Dalam perjalanannya selama kurang lebih 16 tahun, reformasi di bidang hukum dan penegakan hukum
menunjukkan indikasi yang tidak menggembirakan dan tidak memuaskan. Hal ini ditandai dengan
kecemasan masyarakat terhadap praktek penegakan hukum beberapa tahun terakhir ini. Yang lebih
memprihatinkan, penegakan hukum pada tindak pidana korupsi dan tindak pidana dalam
penyelenggaraan Negara. Pada dua sektor yang terakhir ini (tindak pidana korupsi dan tindak pidana
dalam penyelenggaraan Negara) dalam spektrum yuridis menunjukkan gelagat yang tidak
menggembirakan dan masyarakat mulai curiga dan meulai tidak percaya karena ada dugaan terjadinya
permainan politik dalam praktek penegakan hukum. Permainan politik yang dimaksud disini tidak sama
dengan intervensi politik terhadap aparat penegak hukum, tetapi lebih jauh lagi yaitu terjadi konspirasi
antara peme-gang kendali politik/kekuasaan, pembentuk hukum dan dengan aparat penegak hukum,
hakim dan penasihat hukum.
Membela yang Bayar Bukan yang Benar

Adegium di atas sebenarnya diungkap untuk mengekspresikan kekecewaan terhadap para penegak
hukum yang cenderung transaksional. Keadilan yang proporsional sesuai fakta hukum dan hukum yang
berlaku tidak ditemukan dalam penegakan hukum di Indonesia. Padahal, dalam upaya penegakan
hukum suatu negara beberapa aktor utama yang peranannya sangat penting, diantaranya adalah hakim,
jaksa, advokat, dan polisi. Atau lebih dikenal dengan catur wangsa penegak hukum.

Hakim sebagai pelaksana kekuasaan yudikatif adalah lembaga penegak hukum yang mewakili
kepentingan negara, sedangkan jaksa dan polisi adalah lembaga penegak hukum yang mewakili
kepentingan pemerintah, kemudian advokat adalah lembaga penegak hukum yang mewakili
kepentingan masyarakat. Pada posisi seperti ini peran advokat menjadi penting karena dapat menjaga
keseimbangan antara kepentingan negara dan pemerintah. Kemudian, advokat atau penasihat hukum.
Ia bertugas untuk memberikan legal opinion serta nasihat hukum dalam rangka menjauhkan klien dari
konflik. Sedangkan di lembaga peradilan penasihat hukum mengajukan atau membela kepentingan
kliennya. Dalam beracara di depan pengadilan tugas pokok penasihat hukum adalah mengajukan fakta
dan pertimbangan yang ada sangkut pautnya dengan kliennya yang dibelanya dalam perkara tersebut,
sehingga de-ngan begitu memungkinkan bagi hakim untuk memberikan putusan yang seadil-adilnya.
Dengan begitu, penasihat hukum harus selalu berpegang teguh pada usaha untuk merealisasikan ke-
terlibatan dan kepastian hukum yang berkeadilan.

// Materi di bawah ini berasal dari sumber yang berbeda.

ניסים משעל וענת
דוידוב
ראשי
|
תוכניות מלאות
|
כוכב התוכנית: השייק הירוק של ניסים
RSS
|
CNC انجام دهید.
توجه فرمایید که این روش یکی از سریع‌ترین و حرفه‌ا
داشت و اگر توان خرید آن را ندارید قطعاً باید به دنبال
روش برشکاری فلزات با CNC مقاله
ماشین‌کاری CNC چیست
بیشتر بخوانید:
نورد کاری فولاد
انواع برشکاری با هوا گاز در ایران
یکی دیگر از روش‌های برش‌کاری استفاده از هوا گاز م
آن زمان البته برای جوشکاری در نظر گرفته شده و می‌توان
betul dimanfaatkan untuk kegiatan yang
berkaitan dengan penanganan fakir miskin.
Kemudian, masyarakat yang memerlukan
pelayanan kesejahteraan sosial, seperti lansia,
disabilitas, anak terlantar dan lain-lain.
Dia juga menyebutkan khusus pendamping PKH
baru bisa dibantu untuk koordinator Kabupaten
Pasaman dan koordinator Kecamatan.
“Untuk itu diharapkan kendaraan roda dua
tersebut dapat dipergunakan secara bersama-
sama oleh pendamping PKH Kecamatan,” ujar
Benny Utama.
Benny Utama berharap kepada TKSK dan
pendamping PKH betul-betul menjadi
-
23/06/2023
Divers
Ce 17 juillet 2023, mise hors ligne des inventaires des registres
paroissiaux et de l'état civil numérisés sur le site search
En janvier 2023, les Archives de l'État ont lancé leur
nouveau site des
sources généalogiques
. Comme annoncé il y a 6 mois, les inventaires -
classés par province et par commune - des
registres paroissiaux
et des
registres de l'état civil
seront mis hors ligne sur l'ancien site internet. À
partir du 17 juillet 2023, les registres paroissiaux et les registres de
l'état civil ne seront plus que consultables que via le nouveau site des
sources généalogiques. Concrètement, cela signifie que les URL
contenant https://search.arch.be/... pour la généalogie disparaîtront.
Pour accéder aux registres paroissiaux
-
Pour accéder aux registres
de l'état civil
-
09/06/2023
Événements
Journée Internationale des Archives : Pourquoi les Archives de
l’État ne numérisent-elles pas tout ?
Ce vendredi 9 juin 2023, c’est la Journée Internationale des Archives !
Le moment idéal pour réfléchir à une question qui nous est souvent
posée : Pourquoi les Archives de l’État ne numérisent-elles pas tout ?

Namun demikian, para penegak hukum kita seringkali me-nyalahgunakan profesinya, baik hakim,
advokat dan penegak hukum lainnya, sehingga dalam kerjanya banyak yang tidak profesional dan yang
dibela adalah yang bayar bukan yang benar. Bahkan seringkali menjadi bandar transaksi penyelesaian
kasus hukum. Hal ini dapat dilihat diliaht dari banyaknya pe-negak hukum yang dicebloskan ke Penjara.
Akibatnya, keadilan yang didasarkan kepada fakta-fakta hukum seringkali tidak terjadi dalam setiap
proses pe-negakan hukum. Sikap yang tidak profesional inilah yang menjadi pemicu problematika
penegakan hukum. Karenanya, hukum seringkali hanya menjadi macan ompong dikala dihadapkan pada
orang yang mempunyai kuasa, baik secara tahta maupun harta.